Y es que ahora soy toda una figura en la escuela.

Soy la golfa, la come hombres, la puta.

Y es que, ¿qué otra opción tenía?

De alguna manera debía quitar sus marcas de mí, no dejar que mi cuerpo sólo les perteneciera a ellos. No permitirles tenerme. Cuando lo entendí gracias a Cecilia, la golfa número uno del colegio, me permití ser dueña de mí misma por esos momentos. Así que lo hice con Aarón, Sebastián, Juan Gabriel, Leonardo, Andrés, Julio y todos los demás chicos que querían probarme.

Los dejé tenerme, no porque no tuviera opción, lo hice porque en realidad era mi decisión y no la de ellos.

Cambié mi modesta ropa, por una más atrevida. Mi mente se perdía de los feos recuerdos nocturnos cada vez que un chico coqueteaba conmigo; en el día yo era una estrella de la actuación, siempre feliz, siempre coqueta. En las noches, dejaba que ellos me destruyeran y luego me acurrucaba a llorar y tratar de remendar mis heridas.

He vivido este juego por los últimos meses, y aunque me alivia por unos momentos, la herida y el dolor nunca cesan.

—Eso fue... ¡guau! —jadea Iván. Salé de mí y se deja caer a mi lado, en su cama.

—Lo sé. Así de increíble soy .—Finjo una sonrisa, al igual que fingí el orgasmo anterior. Este chico puede ser muy lindo, tener un buen cuerpo, pero es un completo idiota.

Me levanto de su cama y busco mi ropa. Me visto frente a él, rodando mis ojos al ver la estúpida y petulante sonrisa.

No me hiciste ver nada, idiota.

Mejores he tenido.

Debí haberme ido con Steven, el sí sabe qué hacer con una chica en su cama.

—¿Por qué te vas? Puedes venir aquí y repetir en unos minutos.
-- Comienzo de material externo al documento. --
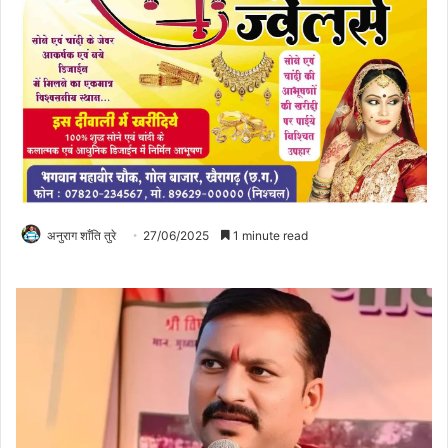
अनुराग शाँति तुरे
27/06/2025
1 minute read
—No repito, lo siento —murmuro y salgo de su habitación, estrellando ruidosamente su puerta.

Afortunadamente sus padres no están.

—¡Que perra eres! ¡Ni que fueras una diosa del sexo! —grita. Lo escucho bajar las escaleras tras de mí. Me vuelvo y con la más fría de mis sonrisas le espeto

—Por lo menos no soy un polvo de gallo.

Su rostro se colorea, aprieta sus puños y gruñe. —Perra.

—Sí, sí. Eso no me afecta.

Salgo rápidamente de su casa y camino de regreso a la mía.

Al infierno.

A mi tormento.

Y no tengo un chico lindo y sexy en quien pensar cuando él tome lo que quiere de mí.